Cette catégorie doit être distinguée de la dette directement contractée par les entreprises et établissements publics auprès de banques, de fournisseurs ou d’autres créanciers. Dans la nomenclature de la CAA, les 845,2 milliards de FCFA restent intégrés à la dette extérieure de l’administration centrale, puisque l’État demeure l’emprunteur vis-à-vis des bailleurs.
Les engagements cumulés correspondant aux 43 projets atteignent 1 574 milliards de FCFA. L’encours représente ainsi 53,7 % de cette enveloppe. Ce ratio ne peut toutefois pas être interprété comme la part exacte restant à rembourser sur des financements qui auraient tous été décaissés.
Les engagements peuvent intégrer des ressources non encore tirées. Par ailleurs, plusieurs prêts sont libellés en dollars, en euros, en yuans ou en droits de tirage spéciaux. Leur contre-valeur en FCFA peut donc évoluer sous l’effet des variations de change, indépendamment des remboursements effectués.
La baisse annuelle ne mesure pas uniquement les remboursements
L’encours a diminué de 32,8 milliards de FCFA par rapport à juin 2025, lorsqu’il atteignait environ 878 milliards. Cette contraction ne permet cependant pas d’affirmer que les bénéficiaires ont remboursé un montant équivalent au cours de la période.
L’évolution d’un encours résulte simultanément des amortissements, des nouveaux décaissements et des variations de change.
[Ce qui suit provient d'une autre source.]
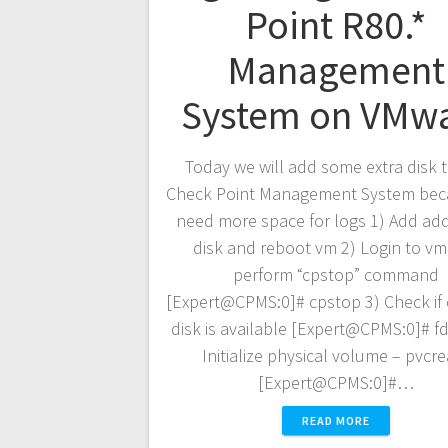
Point R80.*
Management
System on VMw
Today we will add some extra disk 
Check Point Management System bec
need more space for logs 1) Add add
disk and reboot vm 2) Login to v
perform “cpstop” command
[Expert@CPMS:0]# cpstop 3) Check if
disk is available [Expert@CPMS:0]# fdi
Initialize physical volume – pvcr
[Expert@CPMS:0]#…
READ MORE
La hausse de 20,2 milliards de FCFA observée entre mars et juin 2026, malgré la baisse enregistrée sur un an, illustre ces mouvements.
Une partie des prêts remonte par ailleurs à plusieurs années. Certaines conventions bénéficiant à CAMTEL ont été signées en 2007, 2009, 2012 et 2015, tandis que plusieurs financements de CAMWATER datent de la période 2007-2018. La persistance de ces encours traduit la longue maturité des prêts mobilisés pour les infrastructures publiques.
La publication de la CAA ne précise toutefois pas, pour chaque bénéficiaire, les remboursements effectués au premier semestre 2026, les éventuels arriérés envers l’État ou les sommes que le Trésor aurait dû prendre en charge à leur place. L’encours de 845,2 milliards de FCFA mesure donc le volume des financements encore comptabilisés, mais ne suffit pas, à lui seul, à évaluer la qualité du remboursement de chaque entreprise publique.